⁵ Pharmaceutical Sciences, Eugene Applebaum College of Pharmacy and Health Sciences, 259 Mack Ave., Wayne State University, Detroit, MI 48201, USA. prashantdops@gmail.com.
⁶ Pharmaceutics Division, CSIR-Central Drug Research Institute, Lucknow 226031, India. prashantdops@gmail.com.
⁷ Pharmaceutical Sciences, Eugene Applebaum College of Pharmacy and Health Sciences, 259 Mack Ave., Wayne State University, Detroit, MI 48201, USA. samaresh.sau@wayne.edu.

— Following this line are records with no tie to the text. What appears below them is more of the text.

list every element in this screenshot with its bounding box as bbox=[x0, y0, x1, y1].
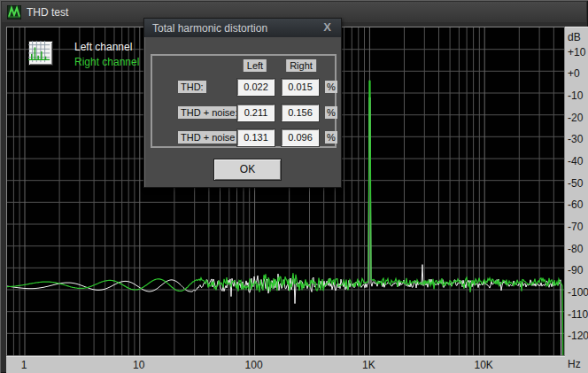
waveform-icon bbox=[7, 5, 21, 19]
hz-tick-label: 10K bbox=[475, 359, 493, 371]
thd-noise-left-value[interactable]: 0.211 bbox=[237, 105, 275, 121]
ok-button[interactable]: OK bbox=[213, 159, 282, 181]
db-tick-label: +0 bbox=[568, 67, 580, 80]
db-tick-label: -90 bbox=[568, 264, 583, 276]
hz-tick-label: 10 bbox=[133, 359, 144, 371]
hz-axis-unit-label: Hz bbox=[568, 358, 581, 370]
thd-right-value[interactable]: 0.015 bbox=[282, 79, 319, 96]
thd-dialog-titlebar[interactable]: Total harmonic distortion X bbox=[144, 19, 341, 37]
db-tick-label: -10 bbox=[568, 89, 583, 102]
thd-noise-unit: % bbox=[325, 106, 337, 119]
thd-noise-row-label: THD + noise: bbox=[178, 106, 241, 119]
thd-dialog-title: Total harmonic distortion bbox=[152, 22, 267, 35]
db-tick-label: -50 bbox=[568, 177, 583, 190]
thd-results-groupbox: Left Right THD: 0.022 0.015 % THD + nois… bbox=[151, 54, 337, 148]
hz-tick-label: 100 bbox=[245, 359, 263, 371]
legend-right-channel: Right channel bbox=[74, 56, 139, 68]
legend: Left channel Right channel bbox=[28, 41, 139, 68]
db-tick-label: -30 bbox=[568, 133, 583, 145]
thd-row-label: THD: bbox=[178, 81, 206, 93]
db-axis: dB +10+0-10-20-30-40-50-60-70-80-90-100-… bbox=[565, 27, 588, 373]
thd-noise-a-right-value[interactable]: 0.096 bbox=[282, 129, 319, 146]
db-tick-label: -110 bbox=[568, 308, 588, 321]
close-icon[interactable]: X bbox=[323, 20, 331, 34]
hz-tick-label: 1K bbox=[362, 359, 375, 371]
window-title: THD test bbox=[27, 6, 68, 19]
db-tick-label: -60 bbox=[568, 198, 583, 211]
db-axis-unit-label: dB bbox=[568, 31, 581, 43]
db-tick-label: -40 bbox=[568, 155, 583, 167]
thd-left-value[interactable]: 0.022 bbox=[237, 79, 275, 96]
spectrum-thumbnail-icon[interactable] bbox=[28, 41, 53, 66]
thd-noise-a-left-value[interactable]: 0.131 bbox=[237, 129, 275, 146]
legend-left-channel: Left channel bbox=[74, 41, 139, 53]
db-tick-label: -120 bbox=[568, 330, 588, 342]
thd-unit: % bbox=[325, 81, 337, 93]
column-header-right: Right bbox=[286, 59, 316, 72]
column-header-left: Left bbox=[244, 59, 267, 72]
thd-noise-right-value[interactable]: 0.156 bbox=[282, 105, 319, 121]
thd-dialog: Total harmonic distortion X Left Right T… bbox=[143, 18, 342, 188]
app-window: THD test bbox=[0, 0, 588, 373]
hz-tick-label: 1 bbox=[21, 359, 27, 371]
db-tick-label: -100 bbox=[568, 286, 588, 299]
db-tick-label: +10 bbox=[568, 46, 585, 58]
frequency-axis: 1101001K10K bbox=[6, 356, 565, 373]
thd-noise-a-unit: % bbox=[325, 131, 337, 144]
db-tick-label: -70 bbox=[568, 221, 583, 233]
db-tick-label: -80 bbox=[568, 243, 583, 255]
db-tick-label: -20 bbox=[568, 112, 583, 124]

⁸ Department of Pharmacy Practice, The University of Toledo, Health Science Campus, 3000 Arlington Ave., Toledo, OH 43614, USA. sboddu@utnet.utoledo.edu.

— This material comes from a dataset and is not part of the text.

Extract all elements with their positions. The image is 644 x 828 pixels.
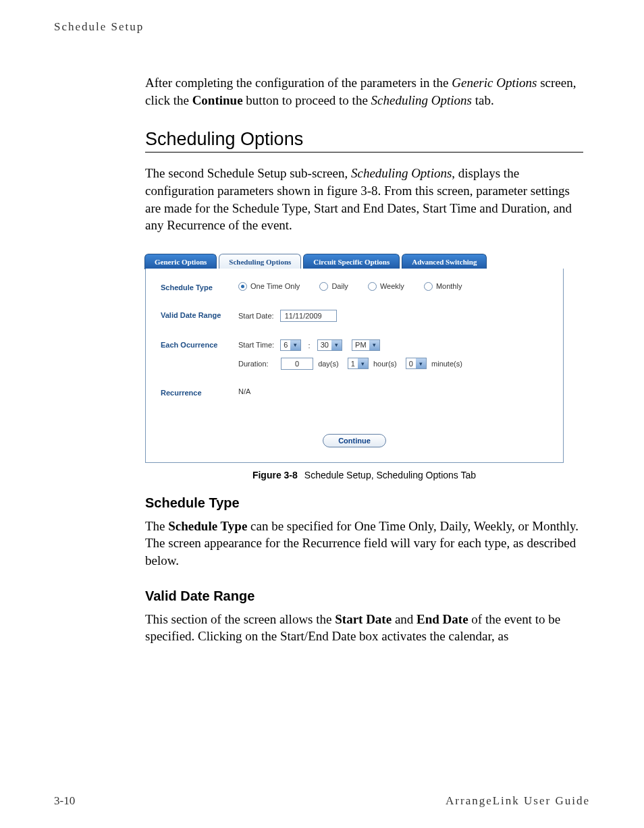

⁹ Pharmaceutical Sciences, Eugene Applebaum College of Pharmacy and Health Sciences, 259 Mack Ave., Wayne State University, Detroit, MI 48201, USA. arun.iyer@wayne.edu.
¹⁰ Molecular Therapeutics Program, Barbara Ann Karmanos Cancer Institute, Wayne State University, School of Medicine, Detroit, MI 48201, USA. arun.iyer@wayne.edu.

Abstract

The aim of this study was to develop a novel folate receptor-targeted drug delivery system for retinoblastoma cells using a promising anticancer agent, curcumin-difluorinated (CDF), loaded in polymeric micelles. Folic acid was used as a targeting moiety to enhance the targeting and bioavailability of CDF. For this purpose, amphiphilic poly(styrene-co-maleic acid)-conjugated-folic acid (SMA-FA) was synthesized and utilized to improve the aqueous solubility of a highly hydrophobic, but very potent anticancer compound, CDF, and its targeted delivery to folate overexpressing cancers. The SMA-FA conjugate was first synthesized and characterized by ¹H NMR, FTIR and DSC. Furthermore, the chromatographic condition (HPLC) for estimating CDF was determined and validated. The formulation was optimized to achieve maximum entrapment of CDF. The particle size of the micelles was measured and confirmed by dynamic light scattering (DLS) and transmission electron microscopy (TEM). Cytotoxicity studies were conducted on (Y-79 and WERI-RB) retinoblastoma cells. Results showed that the solubility of CDF could be increased with the newly-synthesized polymer, and the entrapment efficiency was >85%. The drug-loaded nanomicelles exhibited an appropriate size of <200 nm and a narrow size distribution. The formulation did not show any adverse cytotoxicity on a human retinal pigment epithelial cell (ARPE-19), indicating its safety. However, it showed significant cell killing activity in both Y-79 and WERI-RB retinoblastoma cell lines, indicating its potency in killing cancer cells. In conclusion, the folic acid-conjugated SMA loaded with CDF showed promising potential with high safety and pronounced anticancer activity on the tested retinoblastoma cell lines. The newly-formulated targeted nanomicelles thus could be a viable option as an alternative approach to current retinoblastoma therapies.

Keywords: 3,4-difluorobenzylidene curcumin (CDF); WERI-RB; Y-79; fluorocurcumin; folate-receptor targeting; nanomicelles; retinoblastoma; targeted drug delivery.